He watched a session of protection a couple weeks ago and started barking, the helper laid down on the ground after the session was over and cracked the whip, just to see the dogs reaction. Same barking. The dog was far enough away so the helper was no threat at all.
The dog is now biting a sleeve in a tug game with the helper so making small positive steps, we see his confidence level growing weekly, but he probably won't ever be trialed. 
He carried the sleeve to the truck very proudly! It was a nice sight to see.


----------



## Mrs.K (Jul 14, 2009)

ps: I wanted to edit my post but couldn't get into it anymore. 

So here ya go:

Build him up outside the training-hours and than ask other handlers if they would join you one by one so he can get used to the atmosphere. That is what I would do but that's just me. If your dog can actually handle the atmosphere he might not be as nervous and anxious as you think he is


----------



## trish07 (Mar 5, 2010)

Mrs.K said:


> Just to give you some advise on a good helper.
> 
> Do not let anyone degrade your dog. Depending on how old your dog is, it may take some time to get him into Schutzhund. A good helper won't just write your dog off. A Schutzhund place is very loud, very noisy, there is shooting, snapping, barking, rambling, yelling and whatnot. Don't feel bad if your dog is impressed by it. Don't think badly about your dog if he is impressed by the atmosphere.
> Some dogs need a little bit of time to adjust to the situation but that doesn't mean anything, it depends on how fast your dog recovers from it.
> ...


Wow! Thanx a lot! A lot of good comments inhere.

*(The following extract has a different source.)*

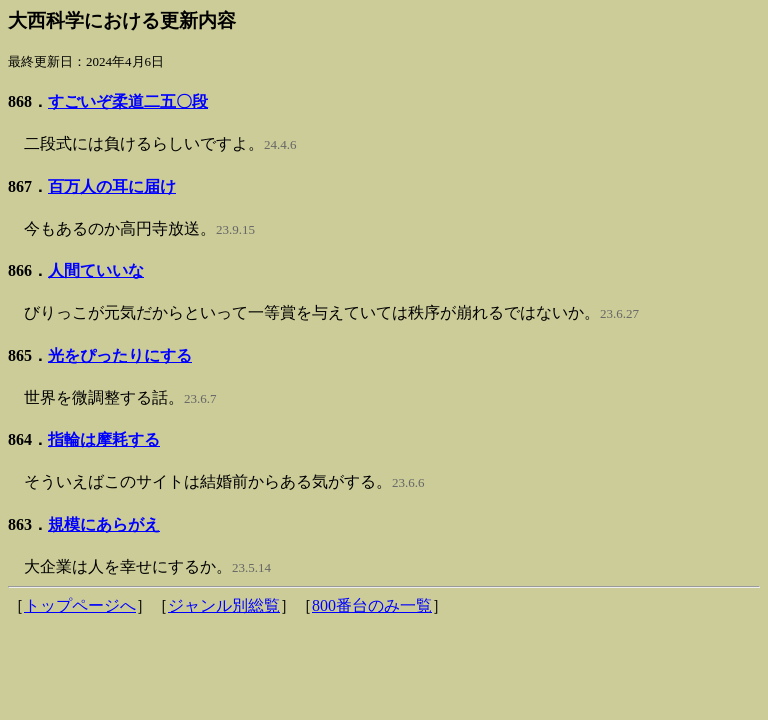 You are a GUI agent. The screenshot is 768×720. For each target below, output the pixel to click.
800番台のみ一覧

First, we have noticed that Phenix REALLY love to thug. His bite is powerfull and he is tugging well and for a long time (don't know if I can say that lol). Also, if I say "Off", immediately, he stops. He doesn't get into this high level of excitation, he still very concentrated.

We, last winter, ran with Phenix in a huge field: each time I ran away, he came to me, hurt me in the legs or tried to "gently" bite my arm (not arsh or agressive, it was play). We NEVER teached him how to, he just do it. I don't know if it's a sign to be a good candidate.

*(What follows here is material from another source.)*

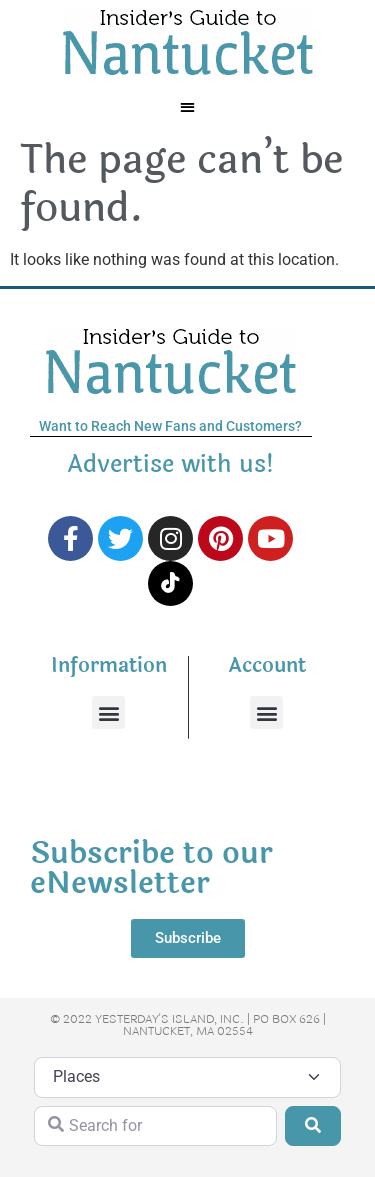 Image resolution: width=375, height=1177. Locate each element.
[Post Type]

I would love to do a lot of obedience with him before, and maybe some agility (but he pounds 95lbs, we've been told it was a little too much for agility) because he loves to jump, run, turn etc. (unsured about the tunel lol).

I don't want to "scrap" all the work we've done with him....I don't want him to get efraid by a bad helper you know....I, also, think the dog/owner shouldn't be degraded. I will never let someone degrades my dog.


----------